Dataset entries
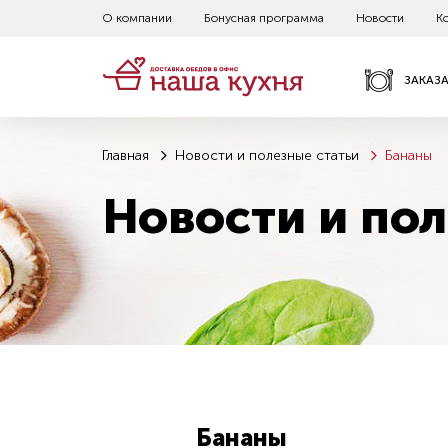
О компании
Бонусная программа
Новости
К
ЗАКАЗ
Главная
Новости и полезные статьи
Бананы
Новости и пол
Бананы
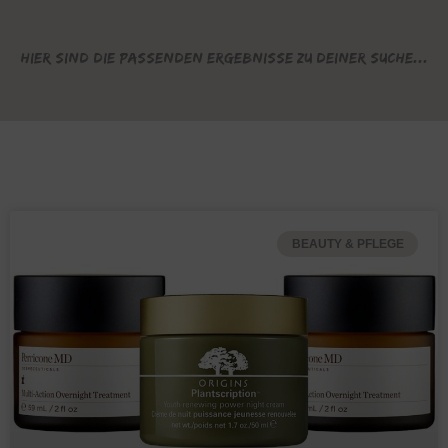
Hier sind die passenden Ergebnisse zu deiner Suche...
BEAUTY & PFLEGE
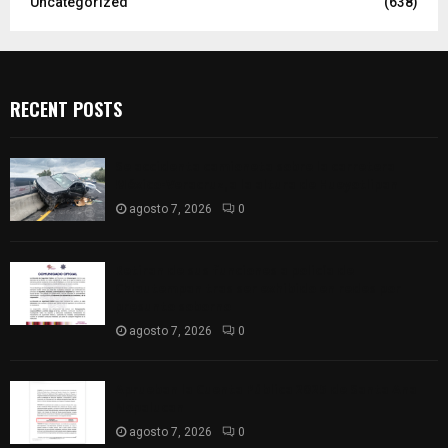
Uncategorized
(638)
RECENT POSTS
Se accidenta camioneta sobre la carretera
México-Veracruz, a la altura de Hueyotlipan
agosto 7, 2026
0
Retiran de sus funciones a policía de
Chiautempan tras ser exhibido en redes por
presunto soborno
agosto 7, 2026
0
Aprueban la Cuenta Pública 2025 de Santa Ana
Nopalucan
agosto 7, 2026
0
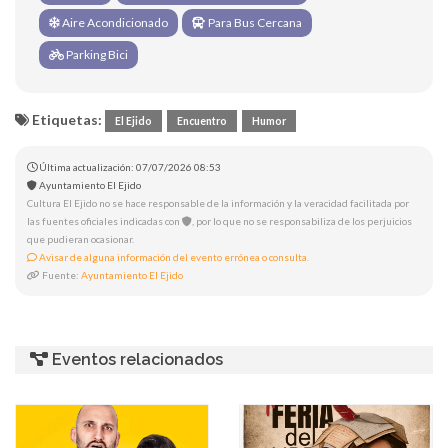
Aire Acondicionado
Para Bus Cercana
Parking Bici
Etiquetas:
El Ejido
Encuentro
Humor
Última actualización: 07/07/2026 08:53
Ayuntamiento El Ejido
Cultura El Ejido no se hace responsable de la información y la veracidad facilitada por
las fuentes oficiales indicadas con
, por lo que no se responsabiliza de los perjuicios
que pudieran ocasionar.
Avisar de alguna información del evento errónea o consulta.
Fuente:
Ayuntamiento El Ejido
Eventos relacionados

:: What you will do ::
Write every line above again exactly, but leave the pictures out.

:: Solution to the problem ::
О компании
Бонусная программа
Новости
К
ЗАКАЗ
Главная
Новости и полезные статьи
Бананы
Новости и пол
Бананы
Hier sind die passenden Ergebnisse zu deiner Suche...
BEAUTY & PFLEGE
Uncategorized
(638)
RECENT POSTS
Se accidenta camioneta sobre la carretera
México-Veracruz, a la altura de Hueyotlipan
agosto 7, 2026
0
Retiran de sus funciones a policía de
Chiautempan tras ser exhibido en redes por
presunto soborno
agosto 7, 2026
0
Aprueban la Cuenta Pública 2025 de Santa Ana
Nopalucan
agosto 7, 2026
0
Aire Acondicionado
Para Bus Cercana
Parking Bici
Etiquetas:
El Ejido
Encuentro
Humor
Última actualización: 07/07/2026 08:53
Ayuntamiento El Ejido
Cultura El Ejido no se hace responsable de la información y la veracidad facilitada por
las fuentes oficiales indicadas con
, por lo que no se responsabiliza de los perjuicios
que pudieran ocasionar.
Avisar de alguna información del evento errónea o consulta.
Fuente:
Ayuntamiento El Ejido
Eventos relacionados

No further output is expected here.